The Arrowverse has played host to dozens of major villains over time – from small fry villains of the week like Plunder or Vigilante to imposing Big Bads who have menaced the Flash, Green Arrow, Supergirl and the Legends for seasons a time. Despite all this time spent establishing the antagonists, however, very few of the DC shows have ever spent much time on the perspective of the villains. What exactly they get up to when they’re not planning their tenth or eleventh attacks on their chosen nemesis, therefore, has mostly gone unrevealed.

From the opening monologue from Damien Dahrk and the red-tinged titles with the villains’ emblems smashing in, it was clear that The Legion of Doom aimed to change that. There’s still plenty of face-time for the Legends this week, but all the big action sequences and most of the complicated character dynamics are left to the eponymous villains. And that’s just about the best choice the show has made all season. The thing is, it’s difficult to find the balance for a villain in terms of how their actions are presented. Are villains meant to be despicable? Pitiful? Scary? That’s a trap season one fell into with Vandal Savage, as Legends kept changing its mind as to whether Vandal Savage would be imposing or camp as a villain.

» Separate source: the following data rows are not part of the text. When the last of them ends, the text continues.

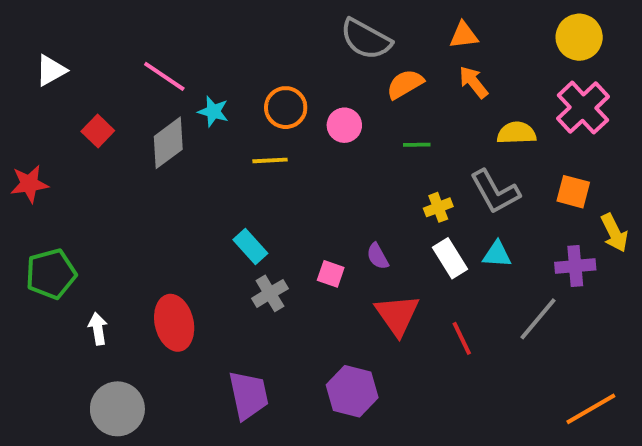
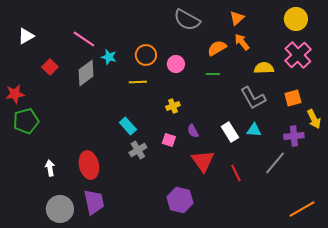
orange triangle: (464, 35) -> (237, 18), turned -35
orange semicircle: (405, 84) -> (217, 48), moved
orange square: (573, 192) -> (293, 98), turned -30
yellow cross: (438, 207) -> (173, 106), moved
green pentagon: (51, 274) -> (26, 121), moved
purple trapezoid: (248, 395) -> (94, 202), moved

This season, however, there’s been none of those doubts. As The Legion of Doom so exuberantly displays, it’s figured out that villains are fun. More so, certainly than the heroes. Eobard Thawne, Damien Dahrk and Malcolm Merlyn are depraved monsters who all commit evil acts for enjoyment, but their unrestrained morality, cripplingly overinflated egos and complete self-interest are very, very entertaining to watch. It’s clear that the actors are having the same fun as we are, too. There’s no subtly or careful craft in the performances in the Legion scenes. Letscher, Barrowman and McDonough deliver all their lines in a hiss, a half-shout, a sneer, or all three, and it’s the broadness of their performance and willingness to display the ostentatious evil of these characters without any need for nuance that makes their interactions so purely enjoyable as they snipe at each other and manoeuvre their own selfish agendas into position.

The Legion have always been incredibly fun villains to watch, and The Legion of Doom leans into their classically campy moustache-twirling with a lot of success, but there’s also a substantial effort here to alleviate some of the issues of their earlier portrayals and to click a more sustainable dynamic into place for the rest of the season. A big part of this is the way the episode re-asserts the driving individuality of the team’s members after last week made Malcolm and Damien look a little like generic goons. That portrayal never really made sense – these are all people who have executed impossibly elaborate villainous schemes on their own in the past, after all – and The Legion of Doom implicitly recognises this as Malcolm and Damien chafe at their constrictive roles and lash out at the very suggestion that they could be ‘underlings’. For perhaps the first time this season, it feels like three Big Bad villains are stuffed into the same room, and the result is a really effective team dynamic that acts as a neat foil to the ragtag teamwork of the Legends, and establishes just how contrasting their approaches are in a way that’s consistent with their prior characterisation. All three members see themselves as the heroes of their own story, with their own viewpoints that are objectively correct, and they play out enjoyable funhouse-mirror versions of the Legends’ roles – Eobard as the domineering and dictatorial leader, Malcolm as the backstabbing strategist, and Damien as the psychotic muscle. While the Legends may hash out their differences and amicably reconcile them, the idea of compromise and of listening is utterly alien to the Legion, who are more disposed to yell their differences at one another and then pick fights to the death when things don’t go their way. It’s a really fun twist on the usual story arcs that take place within the Legends that exploits the Legion’s skewed morality for great comic and dramatic effect, and it’s explored to its fullest extent thanks to the generous amount of screen-time afforded to each relationship in the Legion.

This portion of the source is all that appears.